- **ASSIGNMENT**
With pictures excluded, copy word for word the lines in the data below from the line containing "Ob du kleine" through the line containing "cam proteus".

━━━ DATASET ━━━

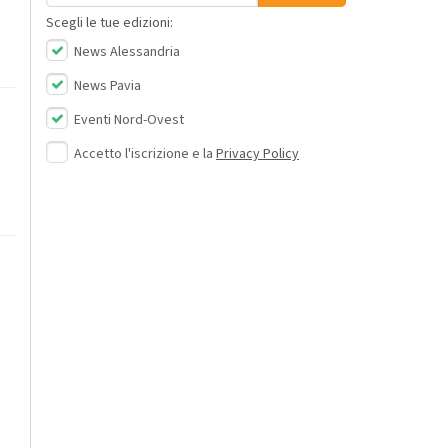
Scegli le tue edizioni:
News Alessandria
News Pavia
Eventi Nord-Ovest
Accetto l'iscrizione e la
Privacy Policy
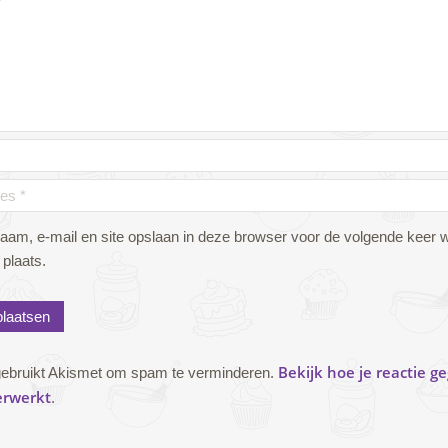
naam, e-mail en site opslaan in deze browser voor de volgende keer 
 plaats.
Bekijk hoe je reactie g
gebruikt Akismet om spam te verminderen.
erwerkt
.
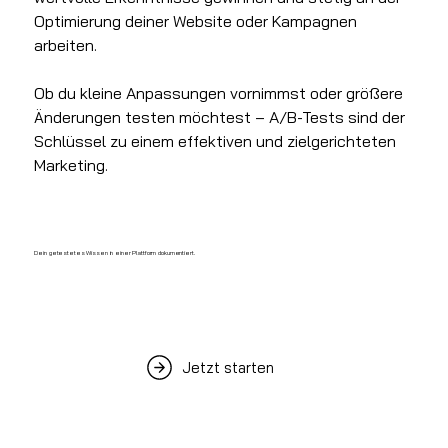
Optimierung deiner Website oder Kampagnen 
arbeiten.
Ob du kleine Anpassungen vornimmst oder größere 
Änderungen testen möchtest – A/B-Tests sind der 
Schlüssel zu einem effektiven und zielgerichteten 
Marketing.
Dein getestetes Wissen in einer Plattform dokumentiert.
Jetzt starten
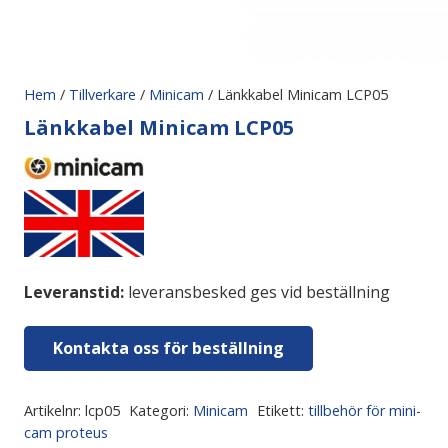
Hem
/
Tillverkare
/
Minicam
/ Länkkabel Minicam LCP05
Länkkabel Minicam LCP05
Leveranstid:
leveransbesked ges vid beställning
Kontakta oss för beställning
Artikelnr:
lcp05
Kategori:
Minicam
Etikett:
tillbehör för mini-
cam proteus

━━━
━━━ DATASET ━━━

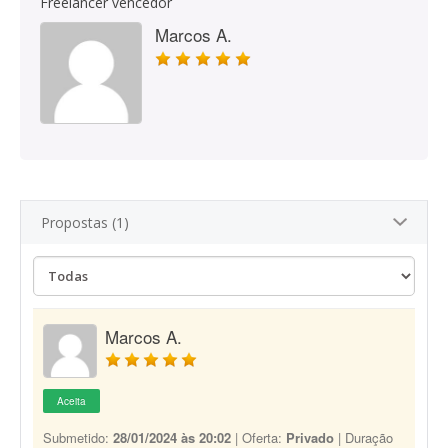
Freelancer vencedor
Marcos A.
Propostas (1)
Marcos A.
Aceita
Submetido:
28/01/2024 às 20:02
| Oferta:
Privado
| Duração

━━━

- **RESPONSE TO THE EXERCISE**
Ob du kleine Anpassungen vornimmst oder größere 
Änderungen testen möchtest – A/B-Tests sind der 
Schlüssel zu einem effektiven und zielgerichteten 
Marketing.
Dein getestetes Wissen in einer Plattform dokumentiert.
Jetzt starten
Hem
/
Tillverkare
/
Minicam
/ Länkkabel Minicam LCP05
Länkkabel Minicam LCP05
Leveranstid:
leveransbesked ges vid beställning
Kontakta oss för beställning
Artikelnr:
lcp05
Kategori:
Minicam
Etikett:
tillbehör för mini-
cam proteus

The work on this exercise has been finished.